- [Exercise]:
Take from the data every line in which the word "signature" is found.

- [Saved entries]:
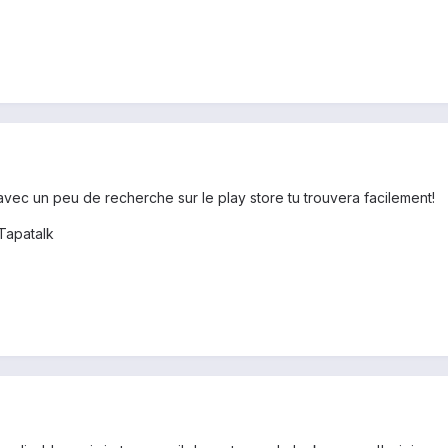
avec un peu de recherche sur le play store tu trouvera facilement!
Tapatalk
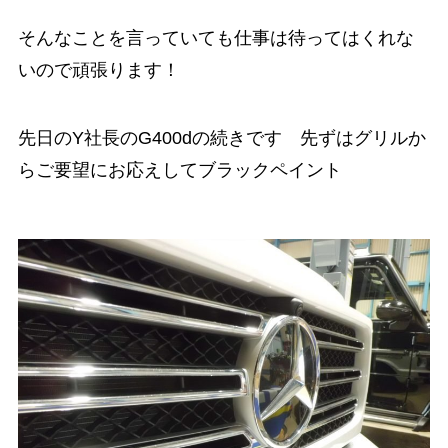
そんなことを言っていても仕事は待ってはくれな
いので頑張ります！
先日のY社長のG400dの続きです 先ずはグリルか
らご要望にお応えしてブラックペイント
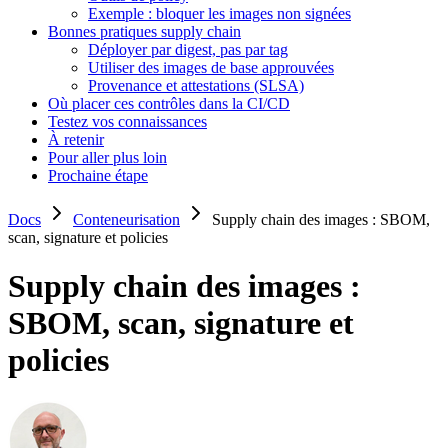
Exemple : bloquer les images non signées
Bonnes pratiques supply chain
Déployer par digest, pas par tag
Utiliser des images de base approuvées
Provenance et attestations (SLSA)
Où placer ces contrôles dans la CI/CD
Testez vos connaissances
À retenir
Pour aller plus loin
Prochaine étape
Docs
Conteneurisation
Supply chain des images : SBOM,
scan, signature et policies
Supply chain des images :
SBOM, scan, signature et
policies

- [Answer for this exercise]:
scan, signature et policies
SBOM, scan, signature et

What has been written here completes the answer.